Une seigneurie était, depuis le Moyen-Age, le nom donné à la possession d'un » Noble Homme ». S'il n'était pas noble, l'homme possédant les terres était dit « sieur de » et non pas » seigneur de ».

Pour la plupart des seigneurs du Limousin, le suzerain était l'évêque de Limoges : en effet, à l'origine, les terres avaient été défrichées en grande partie par des communautés ecclésiastiques qui avaient installé dans la campagne des gens pour leur fournir la nourriture, l' activité principale de ces communautés étant la prière.

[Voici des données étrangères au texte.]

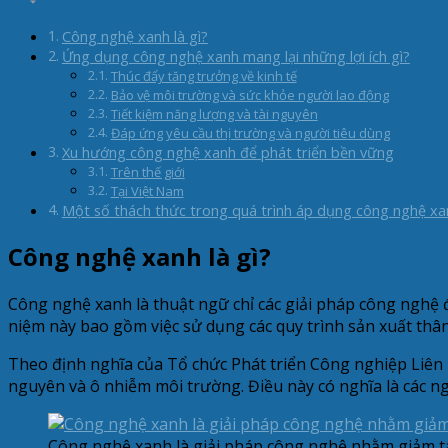
Công nghệ xanh là gì?
Ứng dụng công nghệ xanh mang lại những lợi ích gì?
Thúc đẩy tăng trưởng về kinh tế
Bảo vệ môi trường và sức khỏe người lao động
Tiết kiệm năng lượng và tài nguyên
Đáp ứng yêu cầu thị trường và người tiêu dùng
Xu hướng công nghệ xanh để phát triển bền vững
Trên thế giới
Tại Việt Nam
Một số thách thức trong quá trình áp dụng công nghệ xa
Công nghệ xanh là gì?
Công nghệ xanh là thuật ngữ chỉ các giải pháp công nghệ đ
niệm này bao gồm việc sử dụng các quy trình sản xuất thân
Theo định nghĩa của Tổ chức Phát triển Công nghiệp Liên 
nguyên và ô nhiễm môi trường. Điều này có nghĩa là các 
Công nghệ xanh là giải pháp công nghệ nhằm giảm t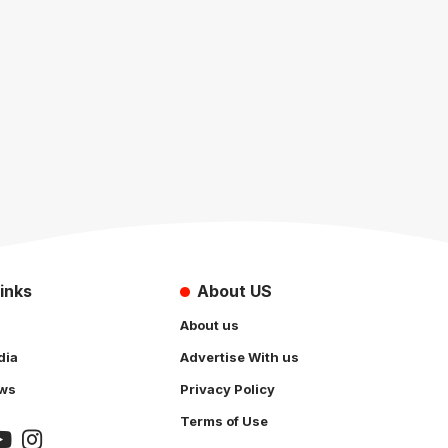
inks
About US
About us
dia
Advertise With us
ws
Privacy Policy
Terms of Use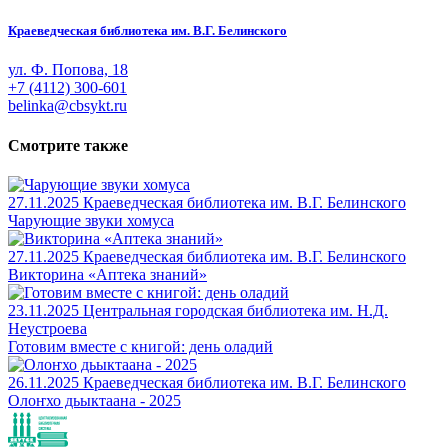
Краеведческая библиотека им. В.Г. Белинского
ул. Ф. Попова, 18
+7 (4112) 300-601
belinka@cbsykt.ru
Смотрите также
27.11.2025
Краеведческая библиотека им. В.Г. Белинского
Чарующие звуки хомуса
27.11.2025
Краеведческая библиотека им. В.Г. Белинского
Викторина «Аптека знаний»
23.11.2025
Центральная городская библиотека им. Н.Д.
Неустроева
Готовим вместе с книгой: день оладий
26.11.2025
Краеведческая библиотека им. В.Г. Белинского
Олоҥхо дьыктаана - 2025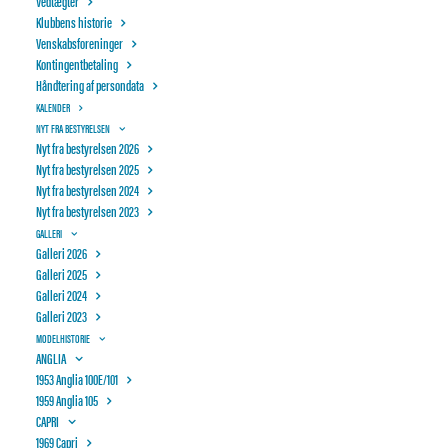
Vedtægter
Klubbens historie
Venskabsforeninger
Kontingentbetaling
Håndtering af persondata
KALENDER
NYT FRA BESTYRELSEN
Nyt fra bestyrelsen 2026
Nyt fra bestyrelsen 2025
Nyt fra bestyrelsen 2024
Nyt fra bestyrelsen 2023
GALLERI
Galleri 2026
Galleri 2025
Galleri 2024
Galleri 2023
MODELHISTORIE
ANGLIA
1953 Anglia 100E/101
OTTERUP BILSYN
AUTIMEX
1959 Anglia 105
CAPRI
1969 Capri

Pendant tout le moyen âge, du XIe au XVe siècle, les seigneurs étaient des chevaliers donc des combattants; les luttes permanentes qui les faisaient s'affronter, soit entre eux, soit contre les ducs d'Aquitaine ou les comtes de la Marche, soit dans les pays turcs, les avaient incités à faire de nombreux dons. Ces dons étaient fait sous forme de rentes qu'ils percevaient sur un village, un manse, ou une tenue. Ces rentes données, le village, le manse ou la tenue, appartenaient à celui qui percevait la rente. C'est ainsi que l'évêque de Limoges, l'abbaye de Saint Martial, l'abbaye de Grandmont, ou d'autres ordres religieux, étaient devenus suzerains des seigneurs locaux; Ceux –ci leur devaient l'hommage à chaque mutation dudit seigneur ou dudit suzerain, ainsi que la nommée (c'est à dire la liste) de leurs possessions, en détail.

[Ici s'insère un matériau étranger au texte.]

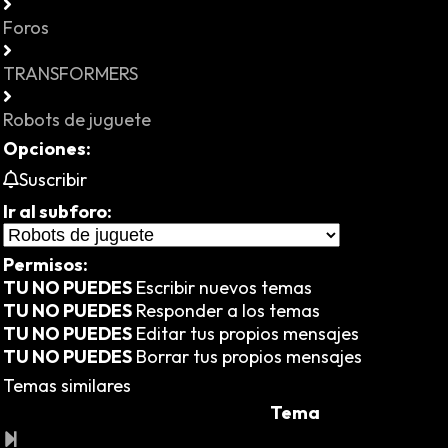
Foros
TRANSFORMERS
Robots de juguete
Opciones:
Suscribir
Ir al subforo:
Permisos:
TU NO PUEDES
Escribir nuevos temas
TU NO PUEDES
Responder a los temas
TU NO PUEDES
Editar tus propios mensajes
TU NO PUEDES
Borrar tus propios mensajes
Temas similares
Tema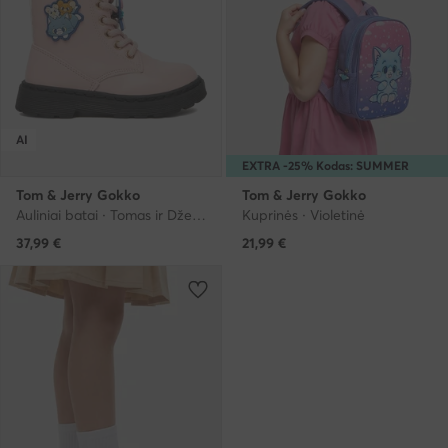
AI
EXTRA -25% Kodas: SUMMER
Tom & Jerry Gokko
Tom & Jerry Gokko
Auliniai batai · Tomas ir Džeris · Rožinė
Kuprinės · Violetinė
37,99
€
21,99
€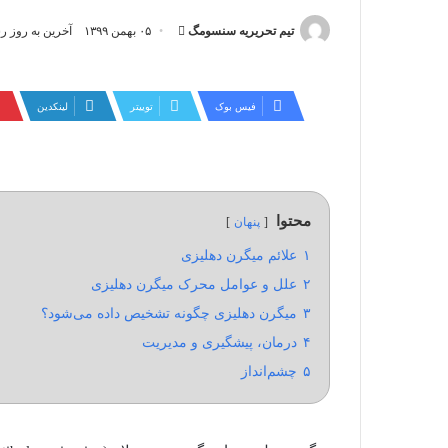
ارسال
تیم تحریریه سنسومگ
۰۵ بهمن ۱۳۹۹
آخرین به روز رسانی: ۱۲ ار
ایمیل
فیس بوک
توییتر
لینکدین
محتوا
پنهان
۱
علائم میگرن دهلیزی
۲
علل و عوامل محرک میگرن دهلیزی
۳
میگرن دهلیزی چگونه تشخیص داده می‌شود؟
۴
درمان، پیشگیری و مدیریت
۵
چشم‌انداز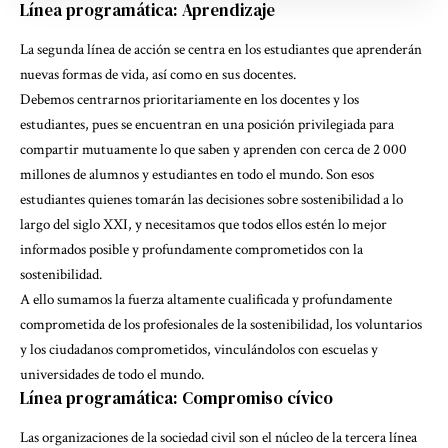
Línea programática: Aprendizaje
La segunda línea de acción se centra en los estudiantes que aprenderán
nuevas formas de vida, así como en sus docentes.
Debemos centrarnos prioritariamente en los docentes y los
estudiantes, pues se encuentran en una posición privilegiada para
compartir mutuamente lo que saben y aprenden con cerca de 2 000
millones de alumnos y estudiantes en todo el mundo. Son esos
estudiantes quienes tomarán las decisiones sobre sostenibilidad a lo
largo del siglo XXI, y necesitamos que todos ellos estén lo mejor
informados posible y profundamente comprometidos con la
sostenibilidad.
A ello sumamos la fuerza altamente cualificada y profundamente
comprometida de los profesionales de la sostenibilidad, los voluntarios
y los ciudadanos comprometidos, vinculándolos con escuelas y
universidades de todo el mundo.
Línea programática: Compromiso cívico
Las organizaciones de la sociedad civil son el núcleo de la tercera línea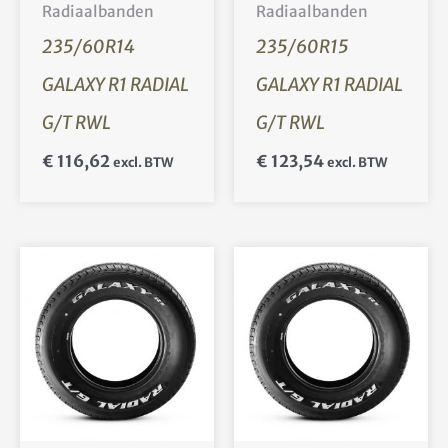
Radiaalbanden
Radiaalbanden
235/60R14
235/60R15
GALAXY R1 RADIAL
GALAXY R1 RADIAL
G/T RWL
G/T RWL
€
116,62
€
123,54
excl. BTW
excl. BTW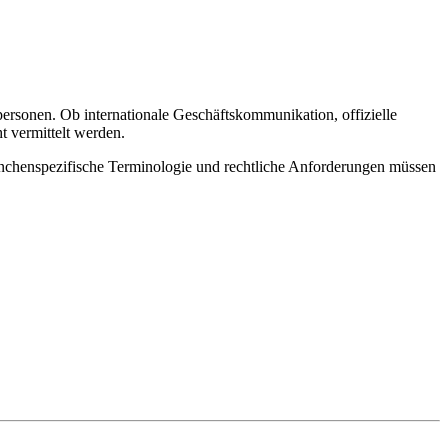
ersonen. Ob internationale Geschäftskommunikation, offizielle
t vermittelt werden.
anchenspezifische Terminologie und rechtliche Anforderungen müssen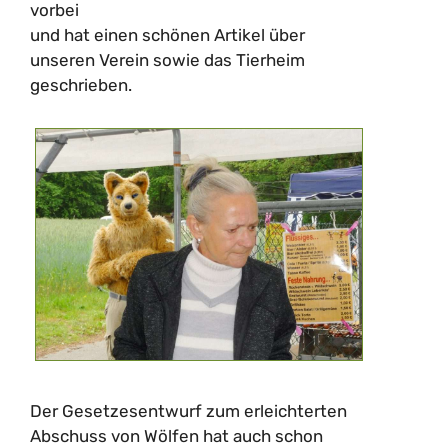
vorbei
und hat einen schönen Artikel über
unseren Verein sowie das Tierheim
geschrieben.
Der Gesetzesentwurf zum erleichterten
Abschuss von Wölfen hat auch schon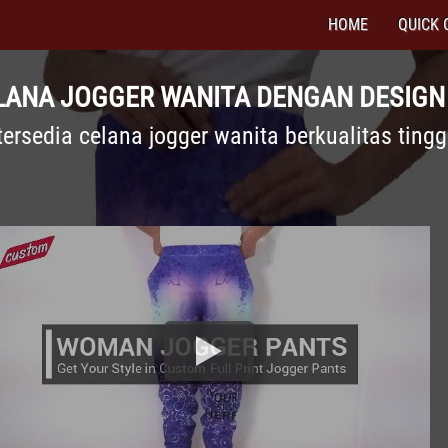
HOME
QUICK 
LANA JOGGER WANITA DENGAN DESIG
tersedia celana jogger wanita berkualitas tingg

Le seigneur d'un lieu ne possédait pas seulement les rentes, mais aussi le droit de Justice, haute, basse, ou moyenne; c'est à dire le droit de juger tous les crimes ou délits qui avaient lieu dans sa seigneurie. Sur Compreignac, ce droit de justice appartenait jusqu'au milieu du XVIe siècle, à l'évêque. Celui-ci, au moment de la construction de son palais de l'évêché, vendit une partie de ses justices pour pouvoir en payer la construction.

La justice de Compreignac, était regroupée avec celle de Razès, dont la seigneurie dépendait au Moyen-Age. Son acquisition, par le seigneur du lieu donnera lieu à des actions assez agressives, de part et d'autre.